> [WORK REQUIRED]:
Would you output each record exactly as it stands?

> [Dataset entries]:
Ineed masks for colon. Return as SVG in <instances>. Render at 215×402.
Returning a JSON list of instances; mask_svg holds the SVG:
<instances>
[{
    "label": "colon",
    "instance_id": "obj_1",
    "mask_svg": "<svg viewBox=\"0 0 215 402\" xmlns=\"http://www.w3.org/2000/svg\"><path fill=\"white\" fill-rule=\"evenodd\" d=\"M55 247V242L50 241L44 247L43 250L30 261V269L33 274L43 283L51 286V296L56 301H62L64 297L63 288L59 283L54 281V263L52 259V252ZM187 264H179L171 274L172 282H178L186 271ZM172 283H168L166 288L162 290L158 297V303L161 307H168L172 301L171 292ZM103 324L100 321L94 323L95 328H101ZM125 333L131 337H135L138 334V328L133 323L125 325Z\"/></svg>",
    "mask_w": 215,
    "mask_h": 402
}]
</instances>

> [OUTPUT OF THE EXERCISE]:
Ineed masks for colon. Return as SVG in <instances>. Render at 215×402.
Returning a JSON list of instances; mask_svg holds the SVG:
<instances>
[{
    "label": "colon",
    "instance_id": "obj_1",
    "mask_svg": "<svg viewBox=\"0 0 215 402\" xmlns=\"http://www.w3.org/2000/svg\"><path fill=\"white\" fill-rule=\"evenodd\" d=\"M55 247V242L50 241L44 247L43 250L30 261V269L33 274L43 283L51 286V296L56 301H62L64 297L63 288L59 283L54 281V263L52 259V252ZM187 264H179L171 274L172 282H178L186 271ZM172 283H168L166 288L162 290L158 297V303L161 307H168L172 301L171 292ZM103 324L100 321L94 323L95 328H101ZM125 333L131 337H135L138 334V328L133 323L125 325Z\"/></svg>",
    "mask_w": 215,
    "mask_h": 402
}]
</instances>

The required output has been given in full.